Specifically, the framework looks for logging configuration in a file named logging.jsonc, as part of the MDTFFramework's __init__ method. It first looks in the site directory specified by the user; if no file with that name is found, it falls back to the default configuration in src/logging.jsonc. The contents of this file are stored in the ConfigManager and actually used to configure the logger by case_log_config(), which gets called by the __init__ method of DataSourceBase.

Caching

The configuration strategy described above creates a chicken-and-egg problem, as we need to be able to log issues that arise before the logger itself has been configured. We do this with the MultiFlushMemoryHandler log handler, which acts as a temporary cache: all logging events prior to configuration are captured by this handler. Once the “real” handlers have been configured by case_log_config(), the contents of this handler are copied (“flushed”) to each of them in turn. This handler is set up in the top-level script, which also calls configure_console_loggers() to set up conventional stdout/stderr logging destinations.

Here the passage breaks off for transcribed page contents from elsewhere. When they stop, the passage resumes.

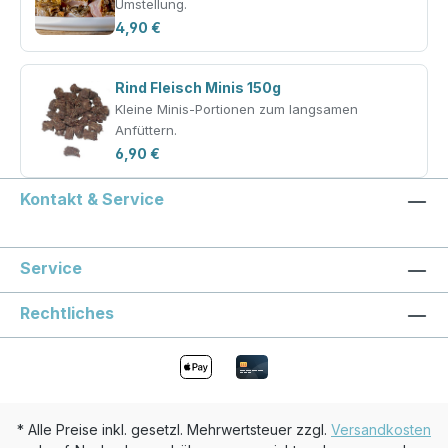
Umstellung.
4,90 €
Rind Fleisch Minis 150g
Kleine Minis-Portionen zum langsamen
Anfüttern.
6,90 €
Kontakt & Service
Service
Rechtliches
* Alle Preise inkl. gesetzl. Mehrwertsteuer zzgl.
Versandkosten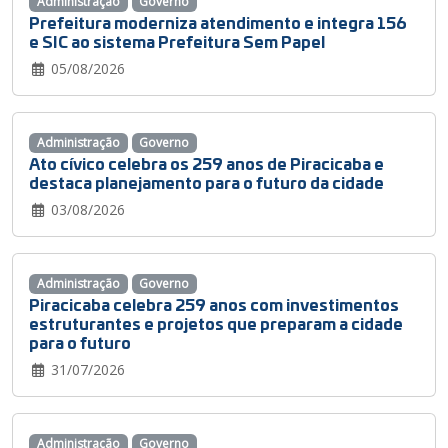
Administração
Governo
Prefeitura moderniza atendimento e integra 156
e SIC ao sistema Prefeitura Sem Papel
05/08/2026
Administração
Governo
Ato cívico celebra os 259 anos de Piracicaba e
destaca planejamento para o futuro da cidade
03/08/2026
Administração
Governo
Piracicaba celebra 259 anos com investimentos
estruturantes e projetos que preparam a cidade
para o futuro
31/07/2026
Administração
Governo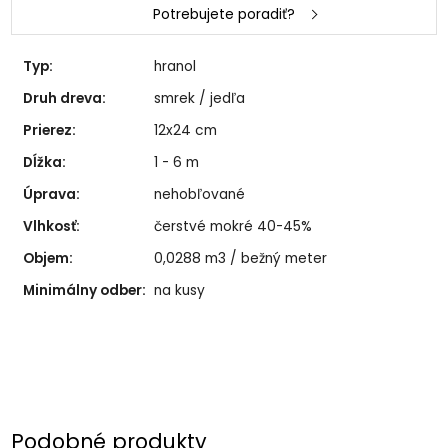
Potrebujete poradiť?
Typ:
hranol
Druh dreva:
smrek / jedľa
Prierez:
12x24 cm
Dĺžka:
1 - 6 m
Úprava:
nehobľované
Vlhkosť:
čerstvé mokré 40-45%
Objem:
0,0288 m3 / bežný meter
Minimálny odber:
na kusy
Podobné produkty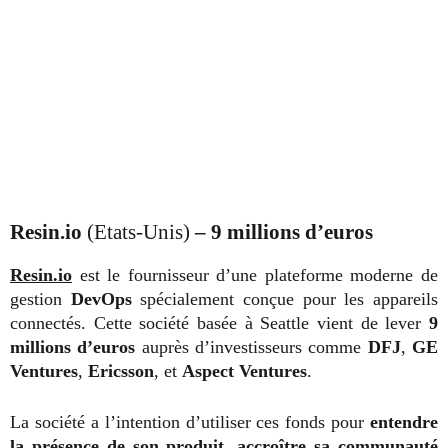
Resin.io
(Etats-Unis)
–
9 millions d’euros
Resin.io
est le fournisseur d’une plateforme moderne de
gestion
DevOps
spécialement conçue pour les appareils
connectés. Cette société basée à Seattle vient de lever
9
millions d’euros
auprès d’investisseurs comme
DFJ
,
GE
Ventures
,
Ericsson
, et
Aspect Ventures
.
La société a l’intention d’utiliser ces fonds pour
entendre
la présence de son produit
,
accroître sa communauté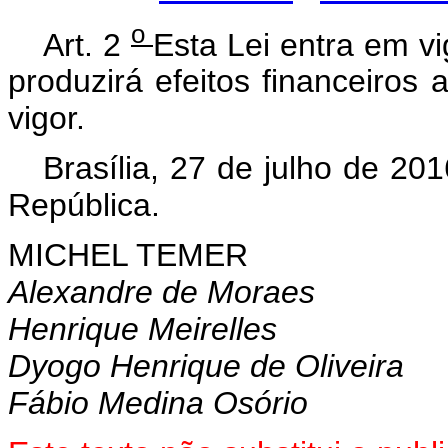
o
Art. 2
Esta Lei entra em v
produzirá efeitos financeiros
vigor.
Brasília, 27 de julho de 20
República.
MICHEL TEMER
Alexandre de Moraes
Henrique Meirelles
Dyogo Henrique de Oliveira
Fábio Medina Osório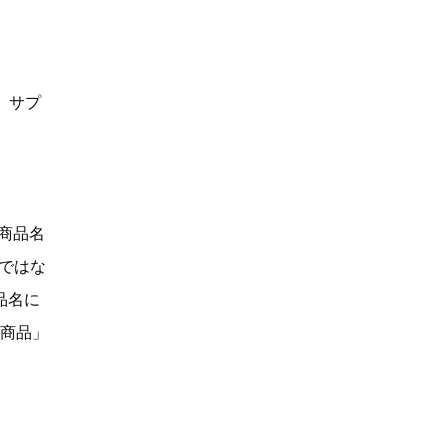
、サプ
「商品名
Dではな
品名に
い商品」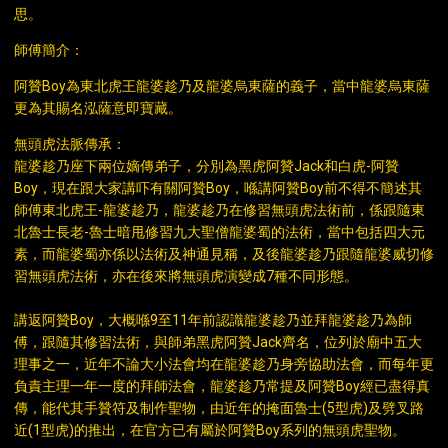
思。
師傅簡介：
阿贊Boy為東北虎王龍婆趁乃及龍婆烏東薩的義子，當中龍婆烏東薩
更為其賜名泓薩意即寶藏。
無頭虎法脈傳承：
龍婆趁乃座下兩位嫡傳弟子，分別為黑虎阿贊Jack和白虎-阿贊
Boy，現在跟大家講吓有關阿贊Boy，喺講阿贊Boy前不得不簡述其
師傅東北虎王-龍婆趁乃，龍婆趁乃在修習無頭虎法術前，係跟隨東
北魯士長老-魯士暗甩修習九大聖僧龍婆蜀的法術，當中包括四大元
素，而龍婆蜀亦係以法術及神通見稱，及後龍婆趁乃跟隨龍婆威切修
習無頭虎法術，亦在後來將無頭虎演變成7種不同形態。
講返阿贊Boy，大概喺9至11年前認識龍婆趁乃並拜龍婆趁乃為師
傅，跟隨其修習法術，與師弟黑虎阿贊Jack齊名，位列於廟中五大
理事之一，近年不論大小法會均在龍婆趁乃身旁協助法會，而每年更
負責主理一年一度的拜師法會，龍婆趁乃常提及阿贊Boy經已盡得真
傳，能代其手贊符及制作聖物，由近年的掩面魯士(5型虎)及劈叉路
近(1型虎)的推出，在官方已有屬於阿贊Boy系列的無頭虎聖物。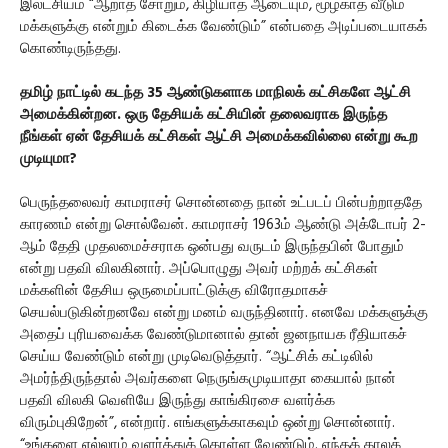
இலட்சியம் “ஆறாத சோறும், கிழியாத ஆடையும், மூழ்காத வீடும்
மக்களுக்கு என்றும் கிடைக்க வேண்டும்” என்பதை அடிப்படையாகக்
கொண்டிருந்தது.
தமிழ் நாட்டில் கடந்த 35 ஆண்டுகளாக மாநிலக் கட்சிகளே ஆட்சி
அமைக்கின்றன. ஒரு தேசியக் கட்சியின் தலைவராக இருந்த
நீங்கள் ஏன் தேசியக் கட்சிகள் ஆட்சி அமைக்கவில்லை என்று கூற
முடியுமா?
பெருந்தலைவர் காமராசர் சொன்னதை நான் உட்படப் பின்பற்றாததே
காரணம் என்று சொல்வேன். காமராசர் 1963ம் ஆண்டு அக்டோபர் 2-
ஆம் தேதி முதலமைச்சராக ஒன்பது வருடம் இருந்தபின் போதும்
என்று பதவி விலகினார். அப்பொழுது அவர் மற்றக் கட்சிகள்
மக்களின் தேசிய ஒருமைப்பாட்டுக்கு விரோதமாகச்
செயல்படுகின்றனவே என்று மனம் வருந்தினார். எனவே மக்களுக்கு
அதைப் புரியவைக்க வேண்டுமானால் தான் ஜனநாயக ரீதியாகச்
செய்ய வேண்டும் என்று முடிவெடுத்தார். “ஆட்சிக் கட்டிலில்
அமர்ந்திருந்தால் அவர்களை நெருங்கமுடியாதா கையால் நான்
பதவி விலகி வெளியே இருந்து காங்கிரசை வளர்க்க
விரும்புகிறேன்”, என்றார். எங்களுக்காகவும் ஒன்று சொன்னார்.
“உங்களை எல்லாம் வளர்த்துக் கொள்ள வேண்டும். எந்தக் காலக்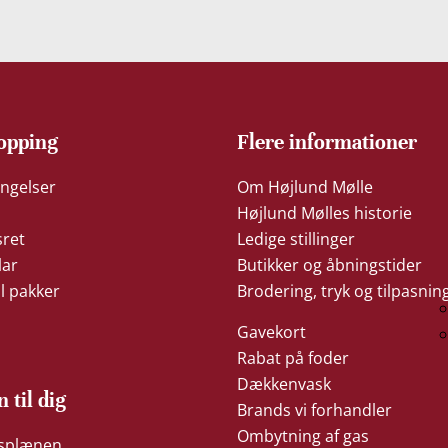
opping
Flere informationer
ngelser
Om Højlund Mølle
Højlund Mølles historie
sret
Ledige stillinger
lar
Butikker og åbningstider
il pakker
Brodering, tryk og tilpasnin
Gavekort
Rabat på foder
Dækkenvask
n til dig
Brands vi forhandler
Ombytning af gas
æsplænen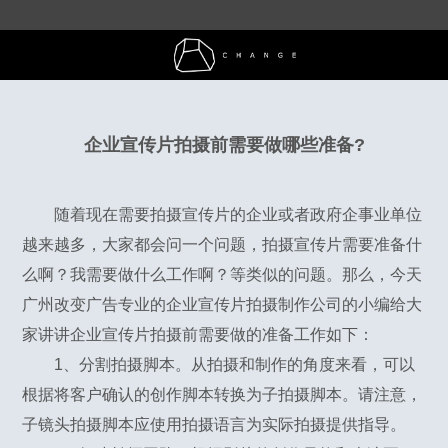
企业宣传片拍摄前需要做哪些准备?
随着现在需要拍摄宣传片的企业或者政府企事业单位
越来越多，大家都会问一个问题，拍摄宣传片需要准备什
么啊？我需要做什么工作啊？等类似的问题。那么，今天
广州改变广告专业的企业宣传片拍摄制作公司的小编给大
家讲讲企业宣传片拍摄前需要做的准备工作如下：
1、分割拍摄脚本。从拍摄和制作的角度来看，可以
根据将客户确认的创作脚本转换为子拍摄脚本。请注意，
子镜头拍摄脚本应使用拍摄语言为实际拍摄提供指导。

Most of the rest of the code in this module deals with formatting and presentation of logs, e.g. MDTFHeaderFileHandler which writes a header with useful debugging information (such as the git commit hash) to the log file.

src.util.processes

Functionality that involves external subprocesses spawned by the framework. This is the mechanism by which the framework calls all external executables, e.g. tar. We implement two main functions which take the same arguments: run_shell_command(), for running commands in a shell environment (e.g. permitting the use of environment variables), and run_command(), for spawning a subprocess with the executable directly, without the overhead of starting up a shell. Both of these are effectively convenience wrappers around the python standard library’s subprocess.Popen.

Note that, due to implementation reasons, SubprocessRuntimeManager doesn’t call run_shell_command() but instead implements its own wrapper.